On 28 July 1930, Kraft was granted special leave to appeal to the Privy Council. Even bigger guns from the London Bar appeared for this forensic outing which took place over four days in June 1931. The appeal failed3. The invalidity of the patent was affirmed, principally on the basis of uncertainties within it. In a tribute to Henchman J, Lord Hanworth MR said that he had “delivered a lucid and closely-reasoned judgment which has proved of much service to the Board”4.
Mr McAnulty was free to make and market his Maxam cheese. And he did so. Maxam cheese was still being marketed decades later. Competition from the tasty cheeses in plastic wrappers from the supermarkets probably killed it off in the end.
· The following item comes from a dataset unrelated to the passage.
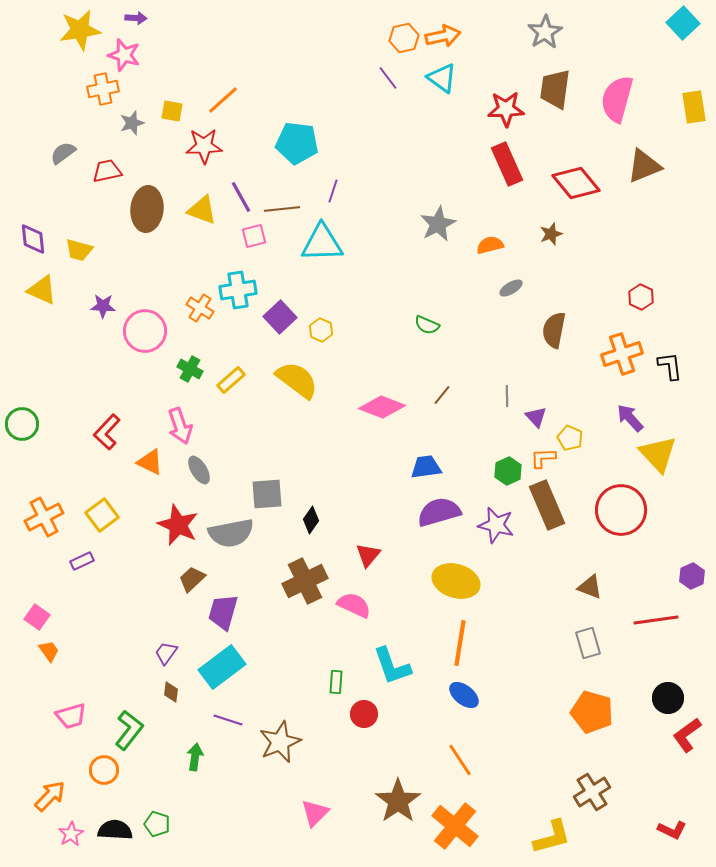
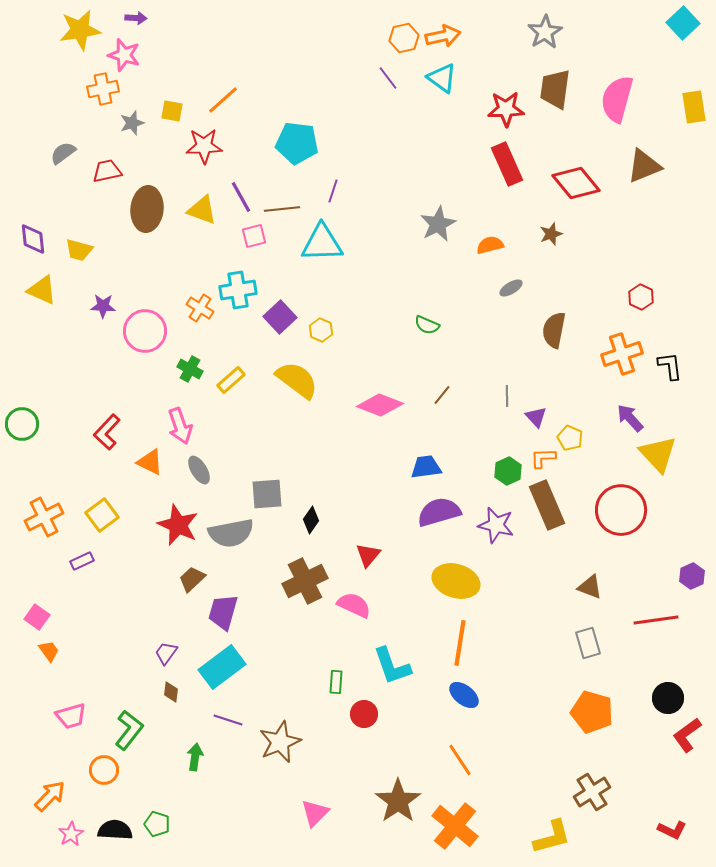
pink diamond at (382, 407): moved 2 px left, 2 px up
Apart from the historical, the litigation is interesting in several respects. First, it does illustrate that significant and complex commercially-oriented litigation was conducted in Queensland at the time. Secondly, note that none of the Queensland counsel who appeared were silk, notwithstanding the professional eminence of each of them. The state of the Queensland economy at the time and well into the 1930s presented a real challenge to taking silk. Thirdly, note also how much longer appeals ran in those times — three days in the High Court and four in the Privy Council. No written outlines then, one suspects. Fourthly, and perhaps strangely, the judgment of the High Court, although over 40 pages in length and dealing extensively with legal issues, is not reported in the Commonwealth Law Reports, it being noted only in the Australian Law Journal5. Nor is the much shorter advice of the Privy Council reported in the Law Reports. Thankfully, however, both are reported fully in the State Reports of Queensland and so have an easily accessible place in our state’s legal history.
In closing, I wish to mention that I learned of the Kraft litigation from a note of it in Helen Gregory’s recently published and commendable history of law reporting in Queensland6.
Compliments of the season to you all.
Bob Gotterson QC
Footnotes
- [1929] St R Qd 160
- [1932] St R Qd 139
- [1932] St R Qd 183, judgment given on 17 July 1931
- at 184
- (1930) 4 ALJ 35
- Capturing law and history: One hundred years of Queensland Law Reporting, published by the Supreme Court of Queensland Library, at p41.